Tuesday 14 April 2009

Grey matters...

Last night I listened to some "relaxation" tapes. They're not tapes, they're tracks. (From a CD, to my computer, then to my mp3 player.) They were from a friend, who used them for pain management and, when I first started using them it wasn't for managing pain; rather, as an aide for calming my brain, to try to lessen (or, hopefully, be free of) anxiety. Lately, though, as you'll know, ye olde faithful reader, pain management is precisely what I've needed, so they've been useful.

However (ah yes, the inaugural-in-this-post "however"), rather than concentrating on the words of the lady with the nice voice, my mind reverted to the day our hugely beloved Harvey died. Thursday 13th October was the day in 2005. He collapsed in the kitchen; he just... fell to the floor, he didn't move. Ma phoned the vets', I picked him up, which was distressing and we went as fast as we could to save his life. It's quite difficult, though, to do that, to travel up to the speed limit in traffic hold-ups when the colleges and schools are emptying: the time was about 4:30pm.
Harvey still wasn't moving; I was cradling him in my arms, sobbing, while shouting at the cars to MOVE!! They didn't, unsurprisingly. Why would they? Because a red-faced bint told them to? Hm. Only a few days earlier, I happened to read a "First Aid for Cats" section in a cat book. Mouth-to-mouth resuscitation isn't for everyone, I know but frankly, if it means my cat will stay alive, then I'll feckin' well do it, no second thoughts. And that's exactly what I did. I had to. Fur, fishy breath (most cats have that, though, don't they...?) and my tears didn't make it easy. I tried and tried. My Dear Ma was keeping it together, not crying but wanting to. I tried so desperately to keep him alive but I saw his eyes: his pupils dilated suddenly and it was clear he'd gone.

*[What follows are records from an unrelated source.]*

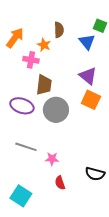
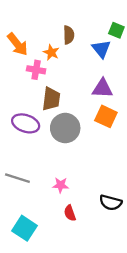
orange arrow: (15, 38) -> (17, 44), turned 105
purple triangle: (88, 76) -> (102, 88), turned -36
gray line: (26, 147) -> (17, 178), moved

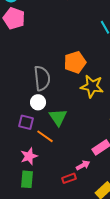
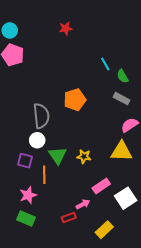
yellow star: (92, 86) -> (84, 157), moved, size x0.6
orange line: (45, 136) -> (44, 175), turned 54
green rectangle: (27, 179) -> (26, 219), turned -72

A few minutes passed before we finally got to the surgery and we both knew there was nothing to be done, that they'd say "I'm sorry" but hearing it doesn't make it easier. They we were, Ma and me, crying so much on one another's shoulders, holding tightly on to each other. (I have a pair of lovely brown cords - shh - and they're good to my behind, make it look great. They're about an inch or 2 too short. I wore them that day and haven't really worn them since, stupidly scared that the same or similar might happen to another of our beautiful cats.) Harvey had lived with us for little over four years and it wasn't enough.

He'd previously been homeless, i.e. on the streets, nowhere near enough food, bad health and other factors and all of this contributed to him being extremely frightened; it took weeks, nay months for us to gain his trust. And when he did finally trust us, it was magical. He returned to/became an incredibly affectionate boycat, so grateful, like he couldn't believe we could love him so. That's one of the reasons we found it so difficult to understand, so to speak.
The trouble, though, with a cat which has pneumonia, is that it is susceptible to colds and chest infections and Harvey had many in his short time with us. He was only seven-years-old. Ish. They couldn't be sure but he was too young to die, I think that much. He had a heart attack, a pretty hefty one. (This post isn't all about cats, death of a cat and brown cords, honest.)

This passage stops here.